In a significant move, Switzerland’s lower house of parliament passed a motion late on Wednesday aimed at imposing accountability measures on senior management of major banks in the event of a bailout with public funds.
The motion, which awaits further debate in the upper house, proposes that top executives of systemically relevant banks return half of their income earned over the past decade if the bank requires government rescue assistance.
This motion follows Switzerland’s provision of emergency liquidity amounting to billions of dollars to Credit Suisse, a major Swiss bank before it was eventually taken over by its rival UBS.
What Is The Next Aim?
The proposed measure is a response to such instances, aiming to ensure that bank executives are held responsible for the financial health of their institutions.
According to the motion, if a systemically important bank receives government assistance during a crisis, its senior management should reimburse 50% of its regular pay and bonuses earned over the previous 10 years.

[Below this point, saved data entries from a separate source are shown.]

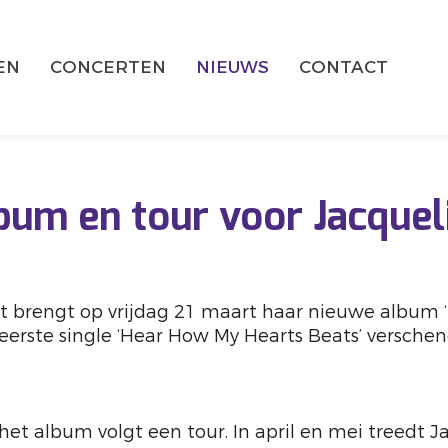
EN
CONCERTEN
NIEUWS
CONTACT
bum en tour voor Jacquel
t brengt op vrijdag 21 maart haar nieuwe album ‘
 eerste single ‘Hear How My Hearts Beats’ verschen
het album volgt een tour. In april en mei treedt 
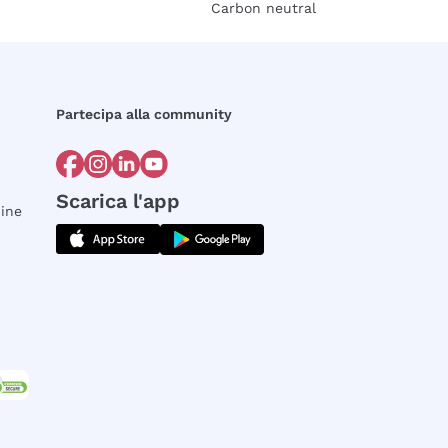
Carbon neutral
Partecipa alla community
Scarica l'app
dine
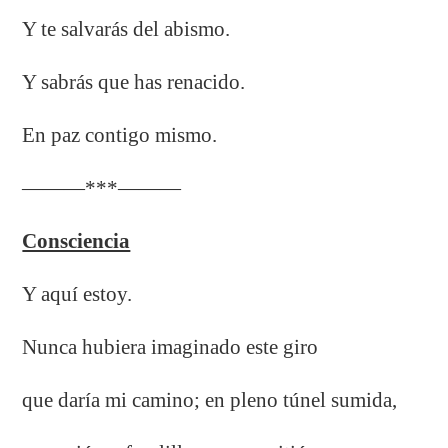
Y te salvarás del abismo.
Y sabrás que has renacido.
En paz contigo mismo.
———***———
Consciencia
Y aquí estoy.
Nunca hubiera imaginado este giro
que daría mi camino; en pleno túnel sumida,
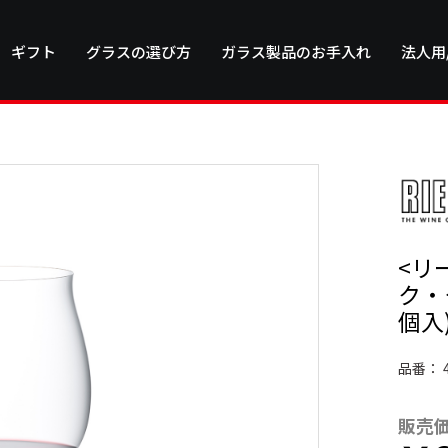
ギフト
グラスの選び方
ガラス製品のお手入れ
法人用
<リ
ク・
個入
品番：
販売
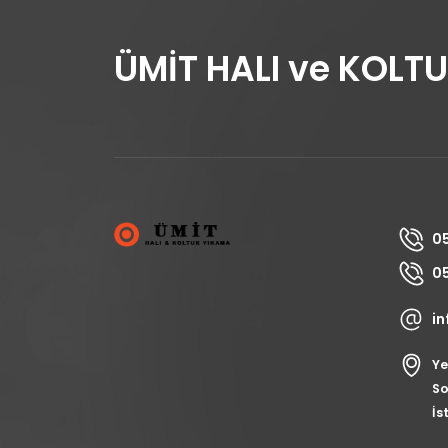
ÜMİT HALI ve KOLT
05
05
i
Ye
So
İs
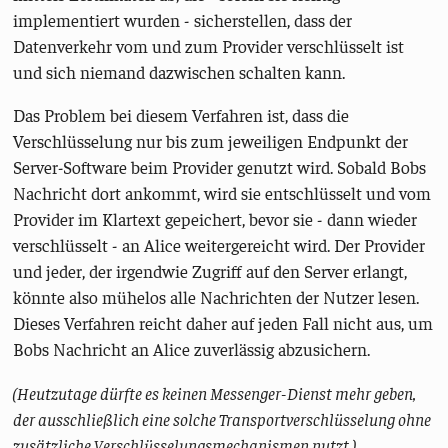
implementiert wurden - sicherstellen, dass der
Datenverkehr vom und zum Provider verschlüsselt ist
und sich niemand dazwischen schalten kann.
Das Problem bei diesem Verfahren ist, dass die
Verschlüsselung nur bis zum jeweiligen Endpunkt der
Server-Software beim Provider genutzt wird. Sobald Bobs
Nachricht dort ankommt, wird sie entschlüsselt und vom
Provider im Klartext gepeichert, bevor sie - dann wieder
verschlüsselt - an Alice weitergereicht wird. Der Provider
und jeder, der irgendwie Zugriff auf den Server erlangt,
könnte also mühelos alle Nachrichten der Nutzer lesen.
Dieses Verfahren reicht daher auf jeden Fall nicht aus, um
Bobs Nachricht an Alice zuverlässig abzusichern.
(Heutzutage dürfte es keinen Messenger-Dienst mehr geben,
der ausschließlich eine solche Transportverschlüsselung ohne
zusätzliche Verschlüsselungsmechanismen nutzt.)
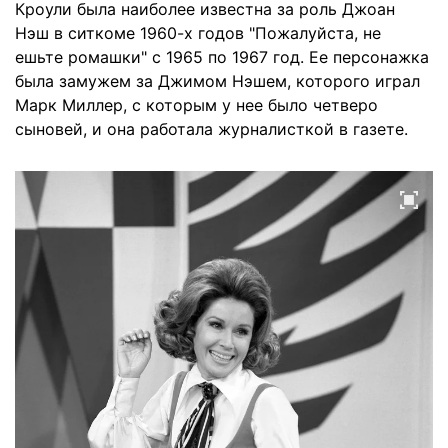
Кроули была наиболее известна за роль Джоан
Нэш в ситкоме 1960-х годов "Пожалуйста, не
ешьте ромашки" с 1965 по 1967 год. Ее персонажка
была замужем за Джимом Нэшем, которого играл
Марк Миллер, с которым у нее было четверо
сыновей, и она работала журналисткой в газете.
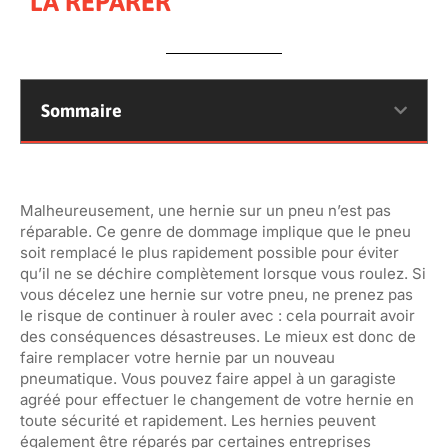
LA RÉPARER
Sommaire
Malheureusement, une hernie sur un pneu n’est pas
réparable. Ce genre de dommage implique que le pneu
soit remplacé le plus rapidement possible pour éviter
qu’il ne se déchire complètement lorsque vous roulez. Si
vous décelez une hernie sur votre pneu, ne prenez pas
le risque de continuer à rouler avec : cela pourrait avoir
des conséquences désastreuses. Le mieux est donc de
faire remplacer votre hernie par un nouveau
pneumatique. Vous pouvez faire appel à un garagiste
agréé pour effectuer le changement de votre hernie en
toute sécurité et rapidement. Les hernies peuvent
également être réparés par certaines entreprises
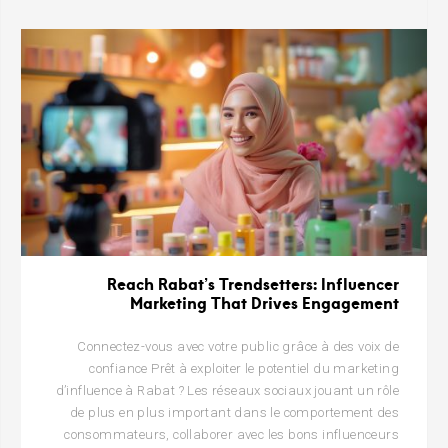
Reach Rabat’s Trendsetters: Influencer
Marketing That Drives Engagement
Connectez-vous avec votre public grâce à des voix de
confiance Prêt à exploiter le potentiel du marketing
d’influence à Rabat ? Les réseaux sociaux jouant un rôle
de plus en plus important dans le comportement des
consommateurs, collaborer avec les bons influenceurs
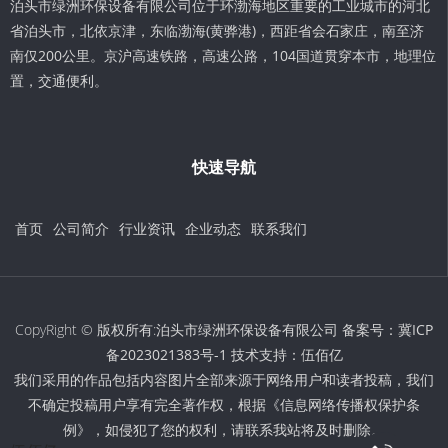
泊头市绿洲环保设备有限公司位于环渤海地区重要的工业城市的河北
省泊头市，北依京津，东临渤海(黄骅港)，西距省会石家庄，南至济
南仅200公里。京沪高速铁路，高速公路，104国道贯穿本市，地理位
置，交通便利。
快速导航
首页
公司简介
行业资讯
企业动态
联系我们
CopyRight © 版权所有:泊头市绿洲环保设备有限公司 备案号：
冀ICP
备2023021383号-1
技术支持：
伍佰亿
我们采用的作品包括内容图片全部来源于网络用户和读者投稿，我们
不确定投稿用户享有完全著作权，根据《信息网络传播权保护条
例》，如侵犯了您的权利，请联系我站将及时删除。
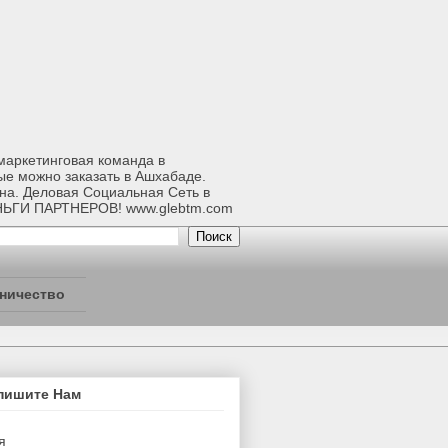
-маркетинговая команда в
ые можно заказать в Ашхабаде.
ана. Деловая Социальная Сеть в
НЬГИ ПАРТНЕРОВ! www.glebtm.com
ничество
пишите Нам
я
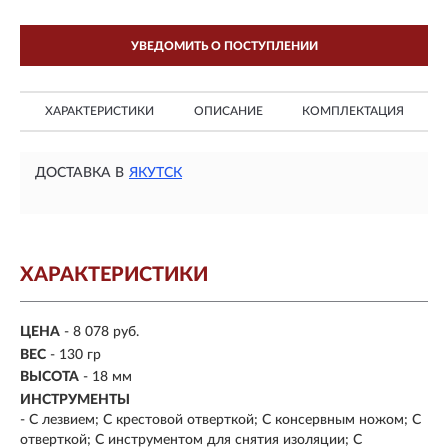
УВЕДОМИТЬ О ПОСТУПЛЕНИИ
ХАРАКТЕРИСТИКИ
ОПИСАНИЕ
КОМПЛЕКТАЦИЯ
ДОСТАВКА В
ЯКУТСК
ХАРАКТЕРИСТИКИ
ЦЕНА
- 8 078 руб.
ВЕС
- 130 гр
ВЫСОТА
- 18 мм
ИНСТРУМЕНТЫ
- С лезвием; С крестовой отверткой; С консервным ножом; С
отверткой; С инструментом для снятия изоляции; С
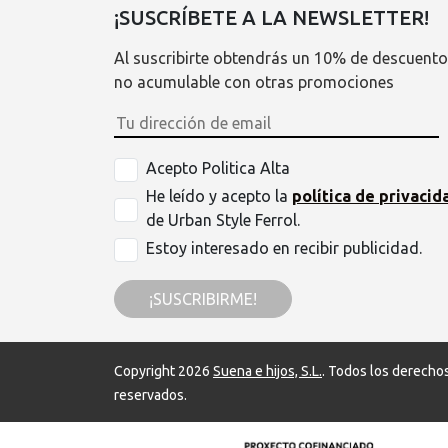
¡SUSCRÍBETE A LA NEWSLETTER!
Al suscribirte obtendrás un 10% de descuento
no acumulable con otras promociones
Acepto Politica Alta
He leído y acepto la
política de privacid
de Urban Style Ferrol.
Estoy interesado en recibir publicidad.
¡SUSCRIBIRME!
Copyright 2026
Suena e hijos, S.L.
. Todos los derecho
reservados.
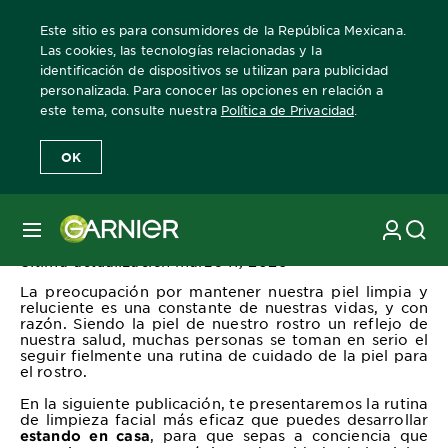
Este sitio es para consumidores de la República Mexicana.
Las cookies, las tecnologías relacionadas y la
identificación de dispositivos se utilizan para publicidad
personalizada. Para conocer las opciones en relación a
Home
Revista Garnier
Consejos sobre el cuidado de la piel
Rut
este tema, consulte nuestra
Política de Privacidad
.
OK
Rutina de limpieza facial
profunda en casa
MENÚ
Última actualización marzo 11, 2026
La preocupación por mantener nuestra piel limpia y
reluciente es una constante de nuestras vidas, y con
razón. Siendo la piel de nuestro rostro un reflejo de
nuestra salud, muchas personas se toman en serio el
seguir fielmente una rutina de cuidado de la piel para
el rostro.
En la siguiente publicación, te presentaremos la rutina
de limpieza facial más eficaz que puedes desarrollar
, para que sepas a conciencia que
estando en casa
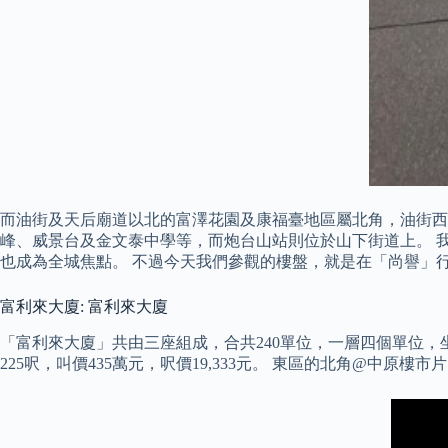
而油街及天后廟道以北的富澤花園及康福臺地區屬北角，油街西
峰、威景台及金文泰中學等，而炮台山站則位於山下街道上。 
也成為全城焦點。 不過今天我們參觀的樓盤，就是在「尚譽」行前
富利來大廈: 富利來大廈
「富利來大廈」共由三座組成，合共240單位，一層四個單位，
225呎，叫價435萬元，呎價19,333元。 東區的北角@中原樓市片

The goal is to enhance accountability and discourage risky behaviour among bank executives, particularly in scenarios where taxpayer money is utilized to stabilize financial institutions.
The motion, introduced by a politician from the right-wing Swiss People’s Party (SVP), explicitly references the 2023 Credit Suisse case and the 2008 bailout of UBS during the global financial crisis.
It received significant support in the lower house, with 120 votes in favour, 55 against, and 18 abstentions.
However, despite the lower house’s endorsement, the Swiss government, which is set to present its recommendations for managing banks deemed “too big to fail,” has proposed rejecting the motion.
The government’s stance suggests a divergence in opinion regarding the most effective means of ensuring financial stability and accountability within the banking sector.